Write out again, exactly, the lines below starting at the one with "- Casa Consi" and ending at the one with "Ehli Sünnet Medya".

***** Data for processing

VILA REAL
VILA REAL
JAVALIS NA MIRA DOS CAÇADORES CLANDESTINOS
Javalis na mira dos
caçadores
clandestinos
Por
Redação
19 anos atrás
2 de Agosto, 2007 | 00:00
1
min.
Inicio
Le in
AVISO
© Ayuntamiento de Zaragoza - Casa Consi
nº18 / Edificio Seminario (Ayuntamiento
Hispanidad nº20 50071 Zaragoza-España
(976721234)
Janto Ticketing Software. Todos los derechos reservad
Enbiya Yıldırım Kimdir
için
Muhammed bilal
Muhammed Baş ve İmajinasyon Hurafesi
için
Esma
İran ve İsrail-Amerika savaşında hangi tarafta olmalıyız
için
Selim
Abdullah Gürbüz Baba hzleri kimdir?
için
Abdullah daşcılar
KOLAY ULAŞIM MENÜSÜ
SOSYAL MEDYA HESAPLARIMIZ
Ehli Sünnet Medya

**********
***** Data for processing

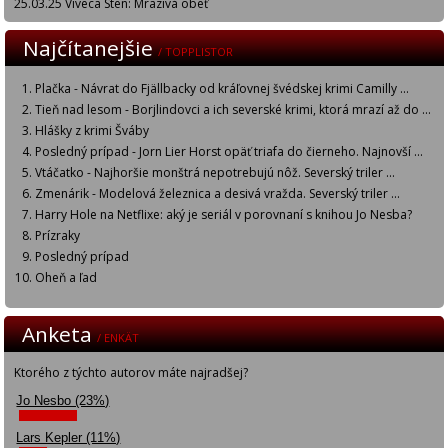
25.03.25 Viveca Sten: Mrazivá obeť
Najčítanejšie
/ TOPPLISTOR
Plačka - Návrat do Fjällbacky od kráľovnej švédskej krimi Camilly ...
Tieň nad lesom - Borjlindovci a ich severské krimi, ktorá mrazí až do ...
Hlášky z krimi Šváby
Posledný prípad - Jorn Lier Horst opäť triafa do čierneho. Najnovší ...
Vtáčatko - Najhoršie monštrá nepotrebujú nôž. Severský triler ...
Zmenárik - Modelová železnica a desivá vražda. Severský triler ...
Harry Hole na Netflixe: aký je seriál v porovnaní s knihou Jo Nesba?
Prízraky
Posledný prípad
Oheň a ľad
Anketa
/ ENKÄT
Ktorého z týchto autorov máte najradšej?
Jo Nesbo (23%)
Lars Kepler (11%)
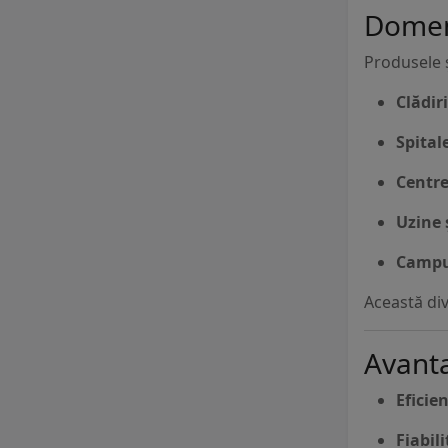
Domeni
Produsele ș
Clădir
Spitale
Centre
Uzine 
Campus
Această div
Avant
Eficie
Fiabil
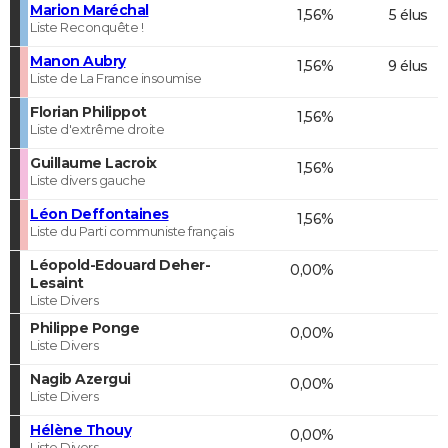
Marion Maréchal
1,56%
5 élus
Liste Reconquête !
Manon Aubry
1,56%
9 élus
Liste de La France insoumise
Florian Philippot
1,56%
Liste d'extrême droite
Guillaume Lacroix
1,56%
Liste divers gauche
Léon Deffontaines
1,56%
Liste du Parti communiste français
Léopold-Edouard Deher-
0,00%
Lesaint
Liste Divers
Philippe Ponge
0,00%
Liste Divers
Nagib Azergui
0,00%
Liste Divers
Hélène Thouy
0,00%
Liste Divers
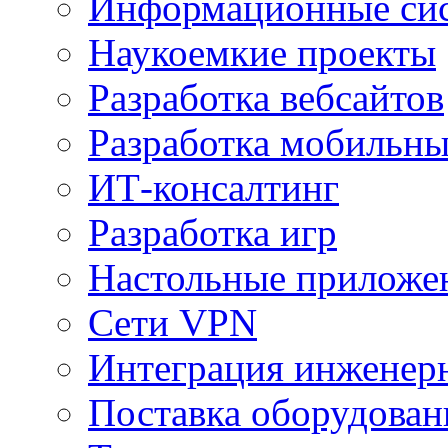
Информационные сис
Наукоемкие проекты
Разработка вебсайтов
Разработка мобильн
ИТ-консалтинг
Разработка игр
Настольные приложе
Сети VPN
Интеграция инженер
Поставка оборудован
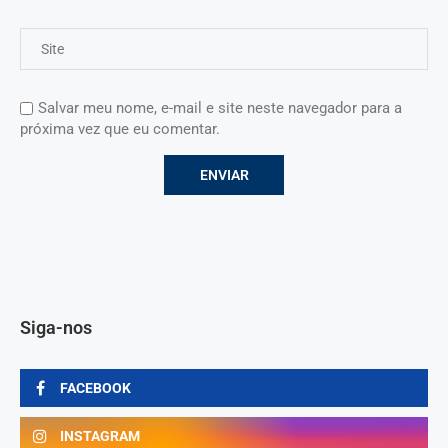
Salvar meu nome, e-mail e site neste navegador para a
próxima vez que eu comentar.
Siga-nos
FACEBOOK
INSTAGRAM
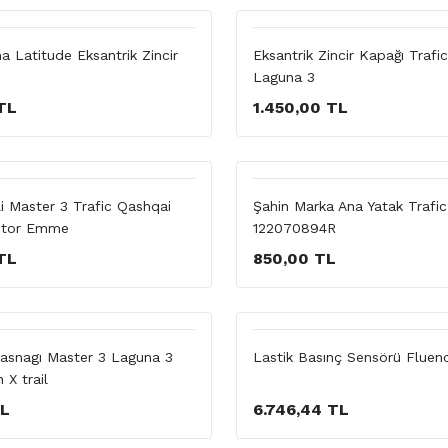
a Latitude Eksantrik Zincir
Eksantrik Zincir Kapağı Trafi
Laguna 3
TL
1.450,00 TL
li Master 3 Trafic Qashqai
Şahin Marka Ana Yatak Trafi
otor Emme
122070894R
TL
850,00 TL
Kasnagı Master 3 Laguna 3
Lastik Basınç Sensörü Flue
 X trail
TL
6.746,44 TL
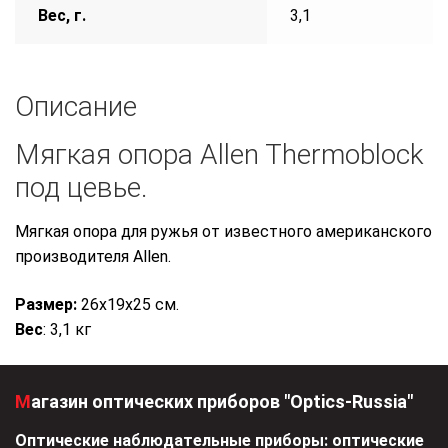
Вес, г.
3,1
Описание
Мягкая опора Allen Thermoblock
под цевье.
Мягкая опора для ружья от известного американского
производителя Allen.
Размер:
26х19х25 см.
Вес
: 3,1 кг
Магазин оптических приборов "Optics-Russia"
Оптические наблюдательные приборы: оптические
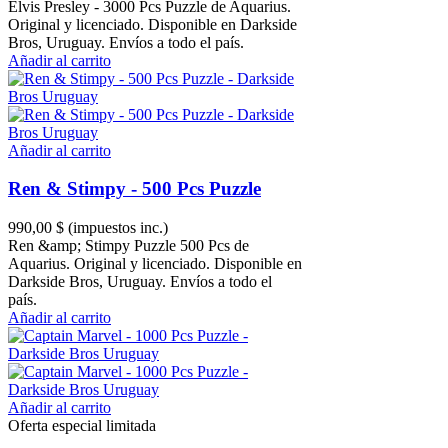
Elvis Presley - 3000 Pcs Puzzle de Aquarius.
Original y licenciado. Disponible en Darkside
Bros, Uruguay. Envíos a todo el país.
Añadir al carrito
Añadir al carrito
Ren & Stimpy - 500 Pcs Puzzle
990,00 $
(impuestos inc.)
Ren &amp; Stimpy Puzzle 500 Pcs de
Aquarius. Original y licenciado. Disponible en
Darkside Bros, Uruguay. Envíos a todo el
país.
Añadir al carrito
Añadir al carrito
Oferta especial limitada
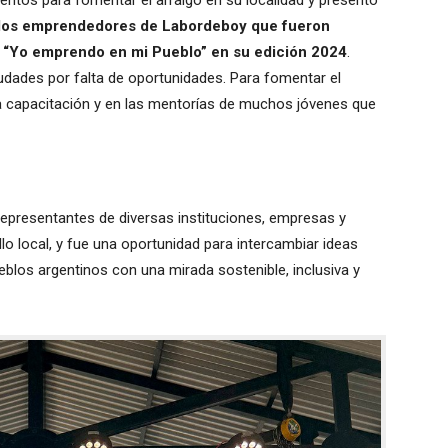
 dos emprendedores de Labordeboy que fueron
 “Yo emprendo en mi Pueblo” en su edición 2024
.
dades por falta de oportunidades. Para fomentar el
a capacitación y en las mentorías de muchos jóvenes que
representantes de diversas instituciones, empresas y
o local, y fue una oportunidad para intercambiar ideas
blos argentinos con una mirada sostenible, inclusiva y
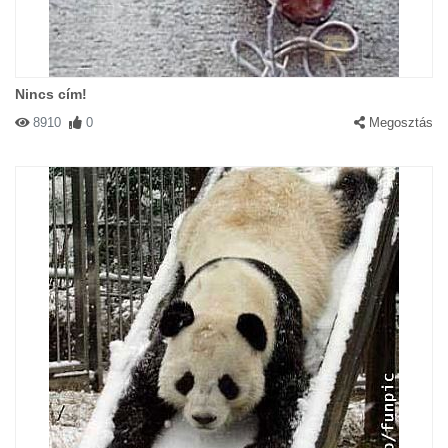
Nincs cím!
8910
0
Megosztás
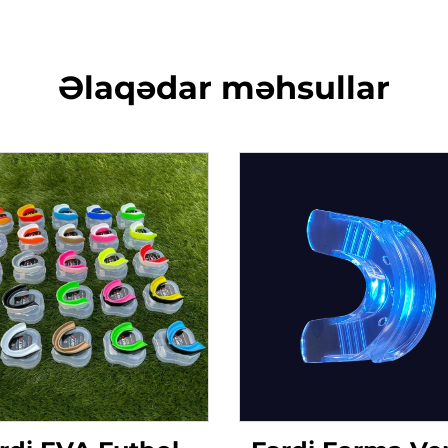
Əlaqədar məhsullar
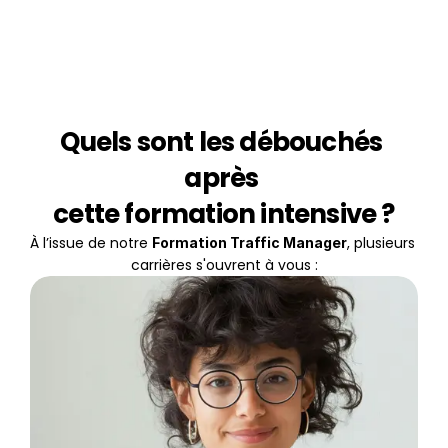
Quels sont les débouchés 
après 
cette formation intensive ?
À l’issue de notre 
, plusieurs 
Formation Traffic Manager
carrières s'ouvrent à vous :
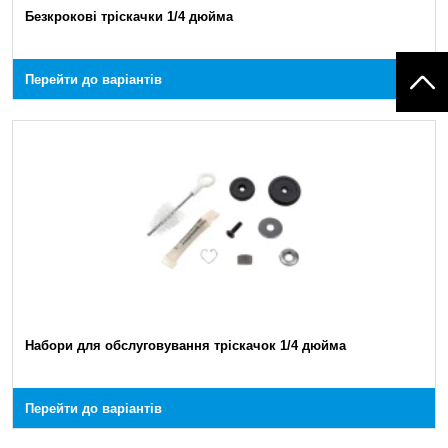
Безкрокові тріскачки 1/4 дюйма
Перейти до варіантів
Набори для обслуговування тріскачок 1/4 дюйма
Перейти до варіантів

**********

* [Exercise result]
© Ayuntamiento de Zaragoza - Casa Consi
nº18 / Edificio Seminario (Ayuntamiento
Hispanidad nº20 50071 Zaragoza-España
(976721234)
Janto Ticketing Software. Todos los derechos reservad
Enbiya Yıldırım Kimdir
için
Muhammed bilal
Muhammed Baş ve İmajinasyon Hurafesi
için
Esma
İran ve İsrail-Amerika savaşında hangi tarafta olmalıyız
için
Selim
Abdullah Gürbüz Baba hzleri kimdir?
için
Abdullah daşcılar
KOLAY ULAŞIM MENÜSÜ
SOSYAL MEDYA HESAPLARIMIZ
Ehli Sünnet Medya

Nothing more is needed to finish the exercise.